TASK OBJECTIVE » Return every entry exactly as written, with the pictures removed.

· · · ·

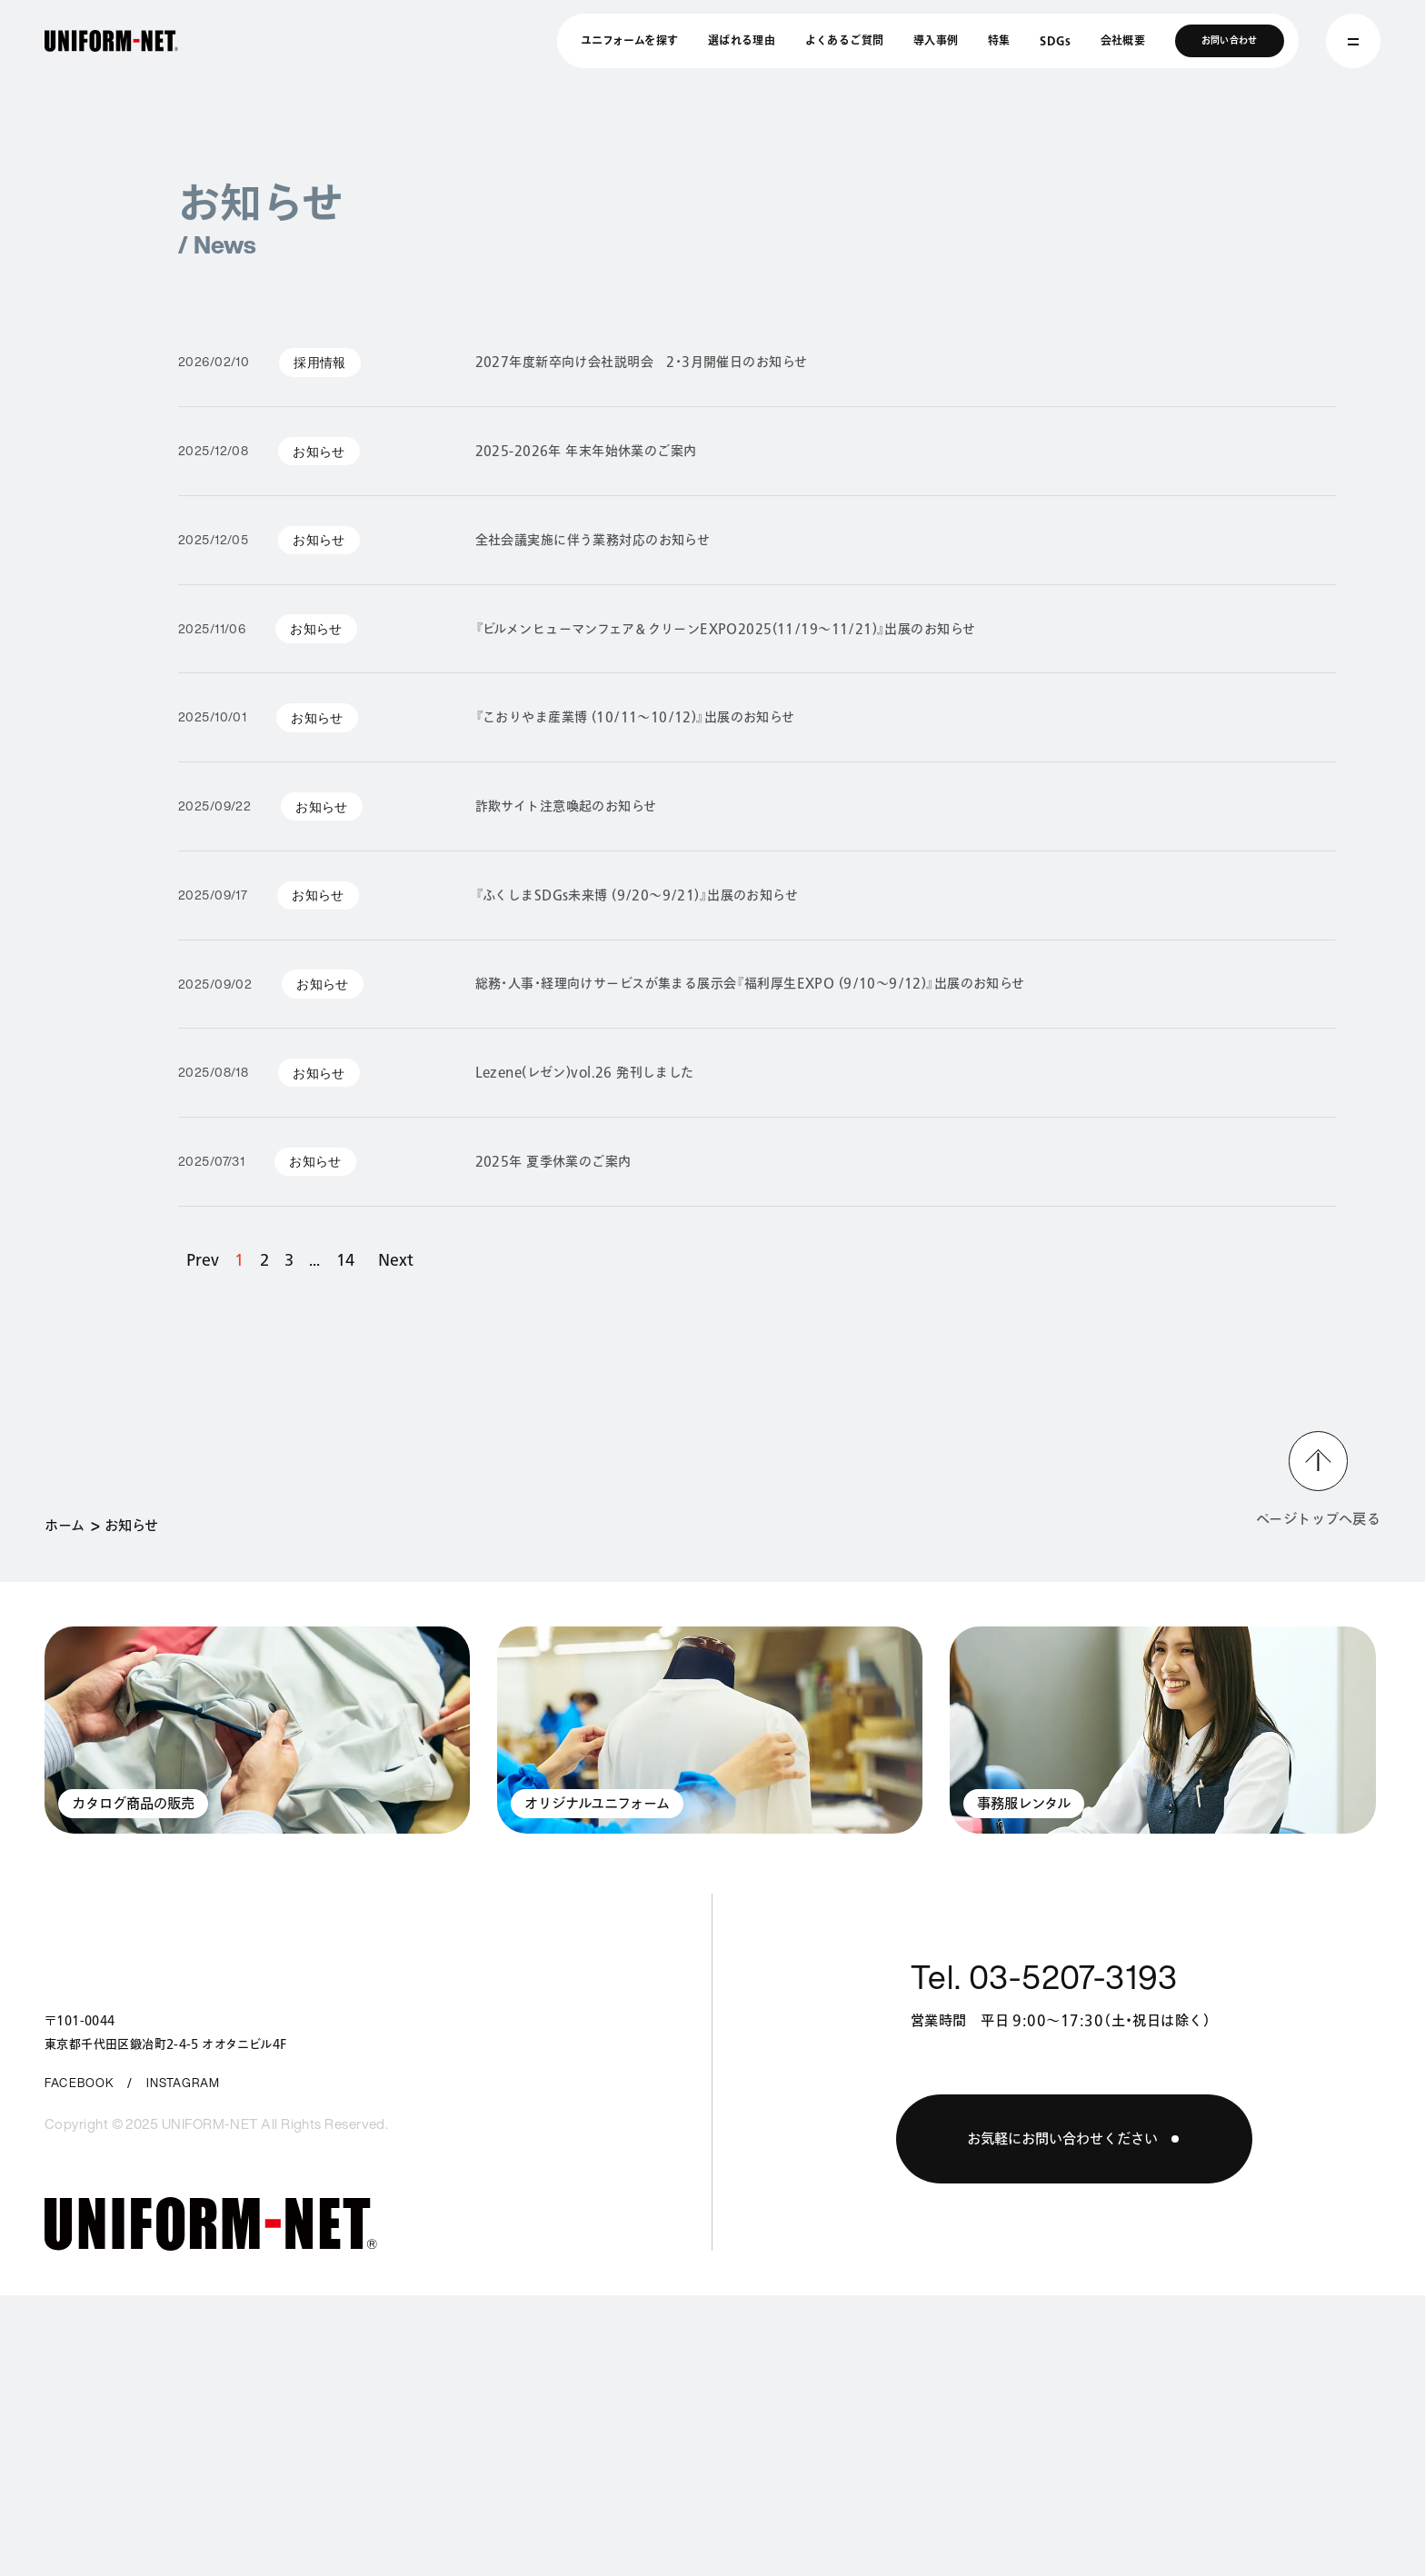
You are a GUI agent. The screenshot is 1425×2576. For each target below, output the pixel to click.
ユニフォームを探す (629, 40)
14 (345, 1259)
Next (396, 1259)
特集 (999, 40)
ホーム (65, 1525)
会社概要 (1123, 40)
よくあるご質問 (844, 40)
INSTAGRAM (183, 2083)
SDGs (1055, 40)
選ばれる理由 (741, 40)
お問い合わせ (1229, 40)
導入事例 (935, 40)
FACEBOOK (80, 2083)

· · · ·

EXERCISE RESPONSE »
You are a GUI agent. The screenshot is 1425×2576. For each target below, output the pixel to click.
ユニフォームを探す (629, 40)
14 (345, 1259)
Next (396, 1259)
特集 (999, 40)
ホーム (65, 1525)
会社概要 (1123, 40)
よくあるご質問 (844, 40)
INSTAGRAM (183, 2083)
SDGs (1055, 40)
選ばれる理由 (741, 40)
お問い合わせ (1229, 40)
導入事例 (935, 40)
FACEBOOK (80, 2083)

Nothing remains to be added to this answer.